In this section, we conduct experiments to evaluate different policy switching criteria on DQN. We study several Atari game environments along and an environment for simulating sepsis treatment for ICU patients. We evaluate the efficiency among different switching criteria in these environments. Implementation details and hyper-parameters are listed in the Appendix A.

6.1. ENVIRONMENTS

GYMIC GYMIC is an OpenAI gym environment for simulating sepsis treatment for ICU patients to an infection, where sepsis is caused by the body's response to an infection and could be lifethreatening. GYMIC built an environment to simulate the MIMIC sepsis cohort, where MIMIC is an open patient EHR dataset from ICU patients.

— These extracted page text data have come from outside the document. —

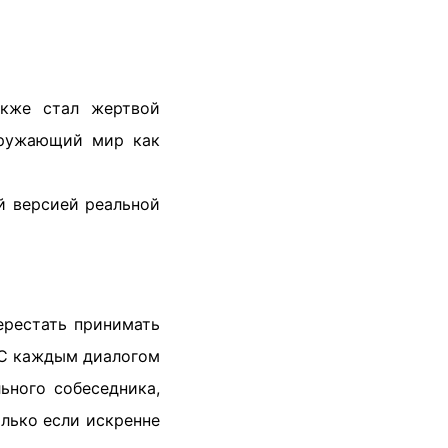
акже стал жертвой
кружающий мир как
й версией реальной
ерестать принимать
. С каждым диалогом
ьного собеседника,
олько если искренне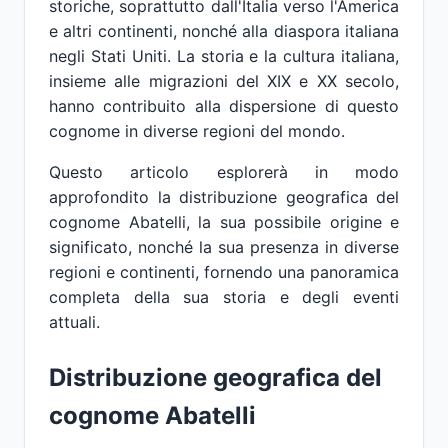
storiche, soprattutto dall'Italia verso l'America
e altri continenti, nonché alla diaspora italiana
negli Stati Uniti. La storia e la cultura italiana,
insieme alle migrazioni del XIX e XX secolo,
hanno contribuito alla dispersione di questo
cognome in diverse regioni del mondo.
Questo articolo esplorerà in modo
approfondito la distribuzione geografica del
cognome Abatelli, la sua possibile origine e
significato, nonché la sua presenza in diverse
regioni e continenti, fornendo una panoramica
completa della sua storia e degli eventi
attuali.
Distribuzione geografica del
cognome Abatelli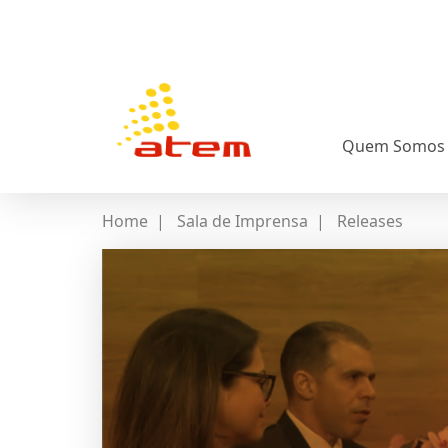
Quem Somos
Home
|
Sala de Imprensa
|
Releases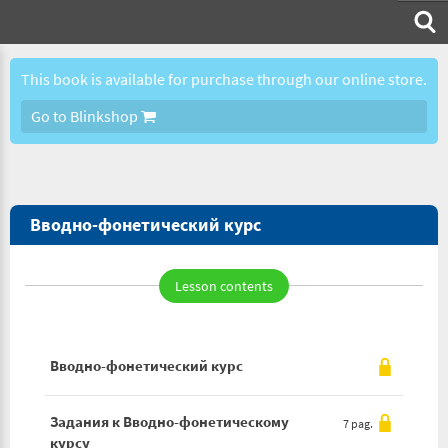
This book is available for purchase through our online store.
Go to Blinkshop
Вводно-фонетический курс
Lesson contents
Вводно-фонетический курс
Задания к Вводно-фонетическому
7 pag.
курсу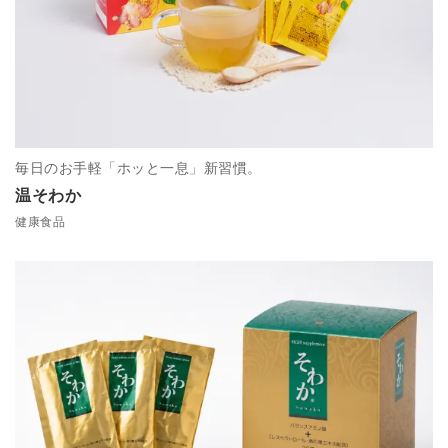
毎日のお手軽「ホッと一息」新習慣。
温そわか
健康食品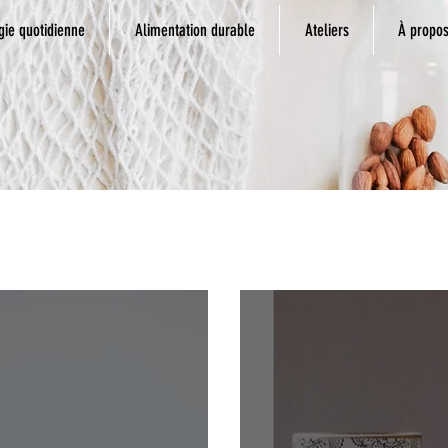
gie quotidienne
Alimentation durable
Ateliers
À propo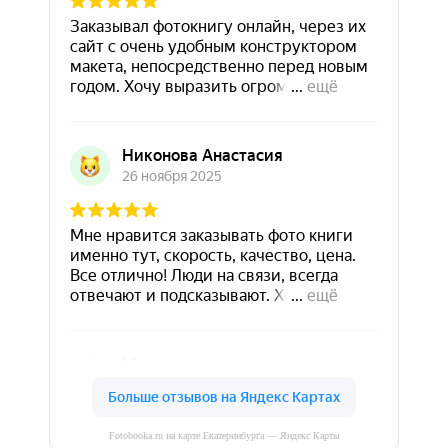
Fotobooka.ru на карте Екатеринбурга — Яндекс Карты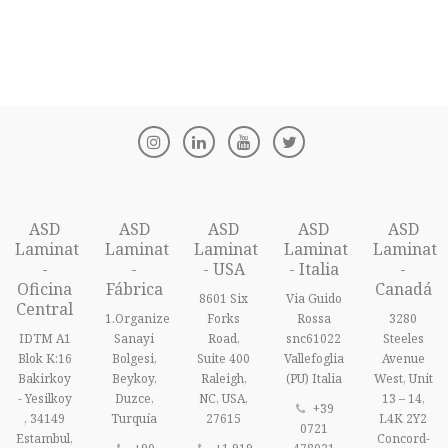
ASD
ASD
ASD
ASD
ASD
Laminat
Laminat
Laminat
Laminat
Laminat
-
-
- USA
- Italia
-
Oficina
Fábrica
Canadá
8601 Six
Via Guido
Central
1.Organize
Forks
Rossa
3280
IDTM A1
Sanayi
Road,
snc61022
Steeles
Blok K:16
Bolgesi,
Suite 400
Vallefoglia
Avenue
Bakirkoy
Beykoy,
Raleigh,
(PU) Italia
West, Unit
- Yesilkoy
Duzce,
NC, USA,
13 – 14,
+39
, 34149
Turquía
27615
L4K 2Y2
0721
Estambul,
Concord-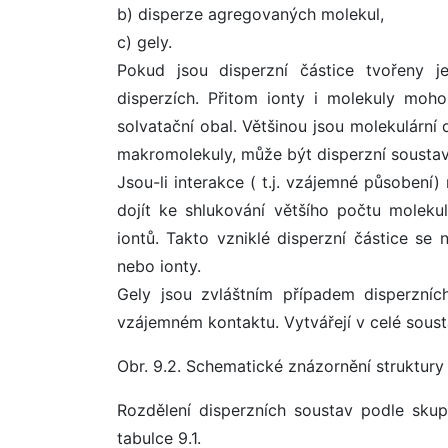
b) disperze agregovaných molekul,
c) gely.
Pokud jsou disperzní částice tvořeny j
disperzích. Přitom ionty i molekuly moho
solvatační obal. Většinou jsou molekulární
makromolekuly, může být disperzní soustava
Jsou-li interakce ( t.j. vzájemné působení
dojít ke shlukování většího počtu moleku
iontů. Takto vzniklé disperzní částice se
nebo ionty.
Gely jsou zvláštním případem disperzních
vzájemném kontaktu. Vytvářejí v celé soustav
Obr. 9.2. Schematické znázornění struktury 
Rozdělení disperzních soustav podle skup
tabulce 9.1.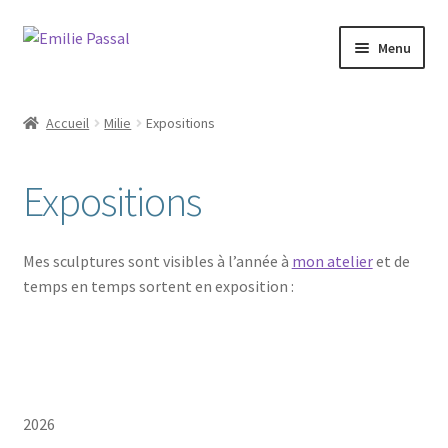
Aller
Aller
Menu
à
au
la
contenu
Accueil
navigation
Accueil
Milie
Expositions
Ouvrir
Milie
le
Expositions
menu
L’atelier
enfant
L’univers
Mes sculptures sont visibles à l’année à
mon atelier
et de
temps en temps sortent en exposition :
Parcours
Expositions
Contact
2026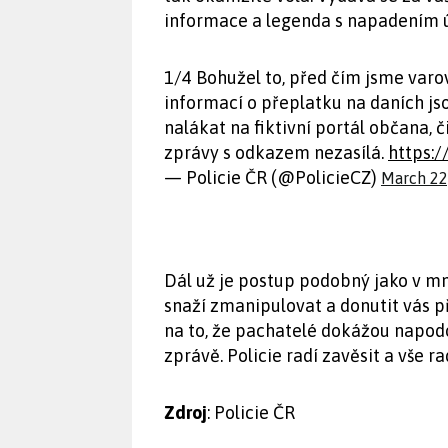
informace a legenda s napadením ú
1/4 Bohužel to, před čím jsme varov
informací o přeplatku na daních j
nalákat na fiktivní portál občana, č
zprávy s odkazem nezasílá.
https:
— Policie ČR (@PolicieCZ)
March 22
Dál už je postup podobný jako v mn
snaží zmanipulovat a donutit vás 
na to, že pachatelé dokážou napodobi
zprávě. Policie radí zavěsit a vše r
Zdroj
: Policie ČR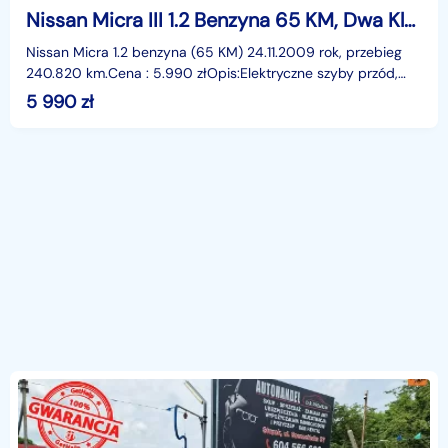
Nissan Micra III 1.2 Benzyna 65 KM, Dwa Klucze, Isofix, El. Szyby Przód
Nissan Micra 1.2 benzyna (65 KM) 24.11.2009 rok, przebieg
240.820 km.Cena : 5.990 złOpis:Elektryczne szyby przód,
wspomaganie kierownicy, centralny zamek z pilo
5 990
zł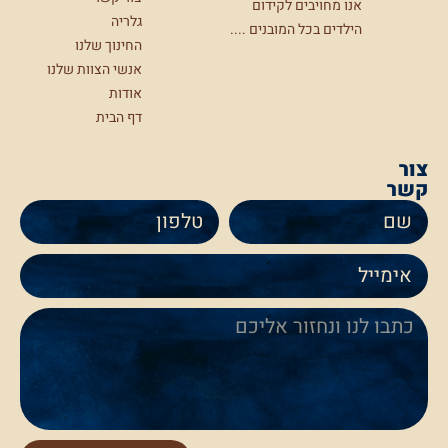
אנו מחויבים לקידום
גלריה
הילדים בכל המובנים ....
החינוך שלנו
אנשי הצוות שלנו
אודות
דף הבית
צור
קשר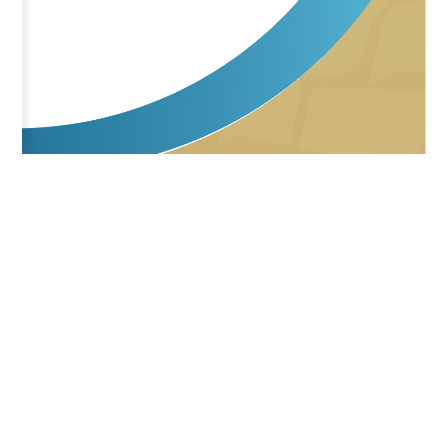
13 julio, 2026
0
“En equipo está chido”: reconocen a las y
los ganadores del Concurso Nacional de Arte
Fotográfico
A partir del 2001 evoluciona a Consejo de la
Comunicación, A.C. Impactando con más de 120
campañas sociales.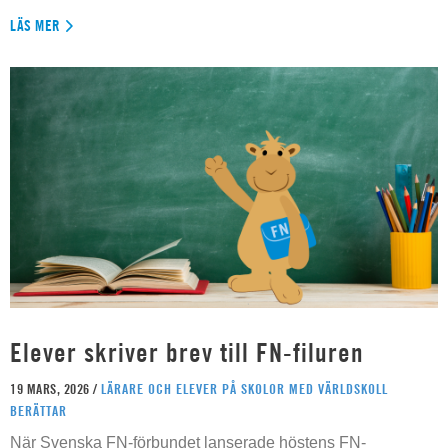
LÄS MER
Elever skriver brev till FN-filuren
19 MARS, 2026 /
LÄRARE OCH ELEVER PÅ SKOLOR MED VÄRLDSKOLL
BERÄTTAR
När Svenska FN-förbundet lanserade höstens FN-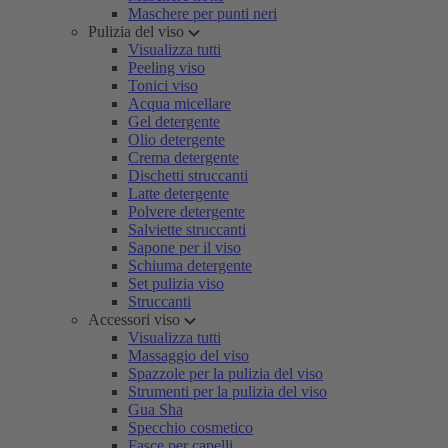
Maschere per punti neri
Pulizia del viso
Visualizza tutti
Peeling viso
Tonici viso
Acqua micellare
Gel detergente
Olio detergente
Crema detergente
Dischetti struccanti
Latte detergente
Polvere detergente
Salviette struccanti
Sapone per il viso
Schiuma detergente
Set pulizia viso
Struccanti
Accessori viso
Visualizza tutti
Massaggio del viso
Spazzole per la pulizia del viso
Strumenti per la pulizia del viso
Gua Sha
Specchio cosmetico
Fasce per capelli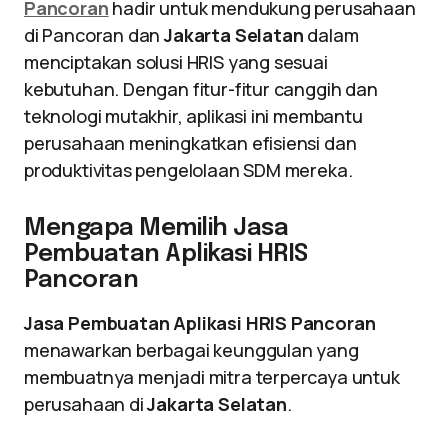
Pancoran
hadir untuk mendukung perusahaan
di Pancoran dan
Jakarta Selatan
dalam
menciptakan solusi HRIS yang sesuai
kebutuhan. Dengan fitur-fitur canggih dan
teknologi mutakhir, aplikasi ini membantu
perusahaan meningkatkan efisiensi dan
produktivitas pengelolaan SDM mereka.
Mengapa Memilih Jasa
Pembuatan Aplikasi HRIS
Pancoran
Jasa Pembuatan Aplikasi HRIS Pancoran
menawarkan berbagai keunggulan yang
membuatnya menjadi mitra terpercaya untuk
perusahaan di
Jakarta Selatan
.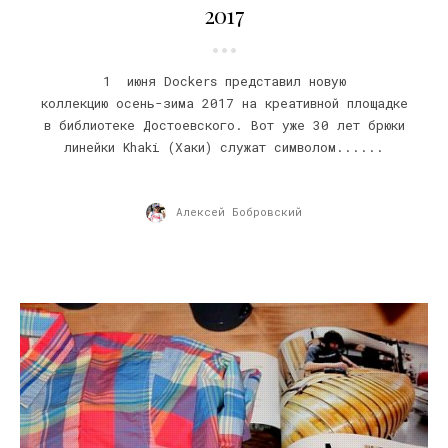
2017
1 июня Dockers представил новую
коллекцию осень-зима 2017 на креативной площадке
в библиотеке Достоевского. Вот уже 30 лет брюки
линейки Khaki (Хаки) служат символом......
Алексей Бобровский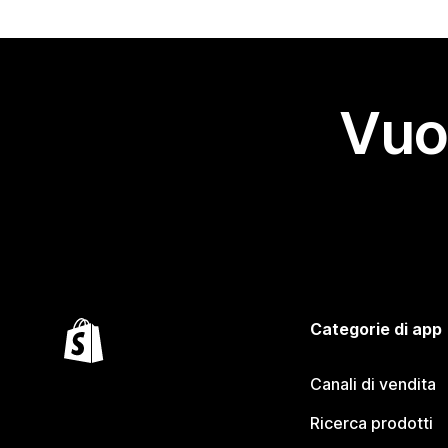
Vuo
Categorie di app
Canali di vendita
Ricerca prodotti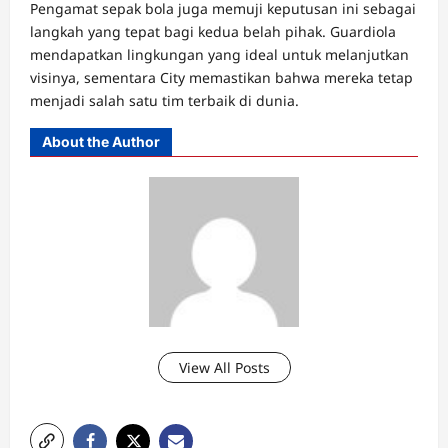
Pengamat sepak bola juga memuji keputusan ini sebagai
langkah yang tepat bagi kedua belah pihak. Guardiola
mendapatkan lingkungan yang ideal untuk melanjutkan
visinya, sementara City memastikan bahwa mereka tetap
menjadi salah satu tim terbaik di dunia.
About the Author
View All Posts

This environment generates a sparse reward, the reward is set to +15 if the patient recovered and -15 if the patient died. This environment has 46 clinical features and a 5 × 5 action space. For the GYMIC, we display the learning curve of 1.5 million steps of the environment, after which the reward converge. We choose this environment because it is simulating a real-world problem that requires low switching cost. For Atari games, all the experiments were training for the environment stepping 3.5 million times. Atari 2600 Atari 2600 games are widely employed to evaluate the performance of DQN based agents. We also evaluate the efficiency among different switching criteria on several games, such as Pong, Road Runner, Beam Rider, etc.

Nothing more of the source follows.